**Brief:**
Somewhere below are a line with "Mountain West" and a later line with "te uses cookies". Output exactly those lines and all lines between them.

**Given data:**
/---
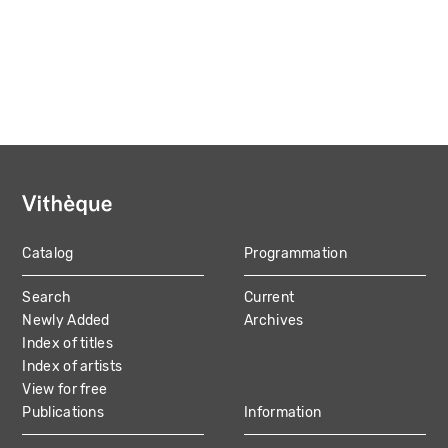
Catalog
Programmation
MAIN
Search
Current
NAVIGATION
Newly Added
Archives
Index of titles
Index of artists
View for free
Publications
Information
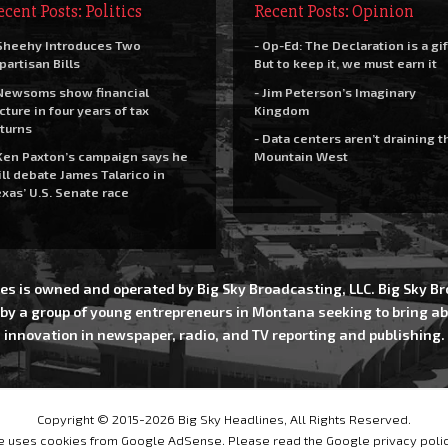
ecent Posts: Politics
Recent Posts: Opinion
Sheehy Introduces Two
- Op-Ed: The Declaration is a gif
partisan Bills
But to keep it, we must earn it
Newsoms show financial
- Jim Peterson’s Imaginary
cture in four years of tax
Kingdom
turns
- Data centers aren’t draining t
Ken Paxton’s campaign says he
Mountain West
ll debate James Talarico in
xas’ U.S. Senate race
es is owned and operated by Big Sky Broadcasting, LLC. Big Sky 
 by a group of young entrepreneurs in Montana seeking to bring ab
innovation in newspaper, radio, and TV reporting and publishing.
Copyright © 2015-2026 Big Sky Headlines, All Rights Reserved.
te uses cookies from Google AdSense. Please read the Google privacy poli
\---
/---
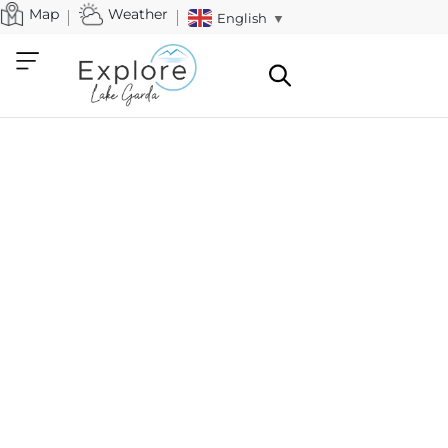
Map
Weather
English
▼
\---
**Task result:**
Mountain West
ll debate James Talarico in
xas’ U.S. Senate race
es is owned and operated by Big Sky Broadcasting, LLC. Big Sky 
 by a group of young entrepreneurs in Montana seeking to bring ab
innovation in newspaper, radio, and TV reporting and publishing.
Copyright © 2015-2026 Big Sky Headlines, All Rights Reserved.
te uses cookies from Google AdSense. Please read the Google privacy poli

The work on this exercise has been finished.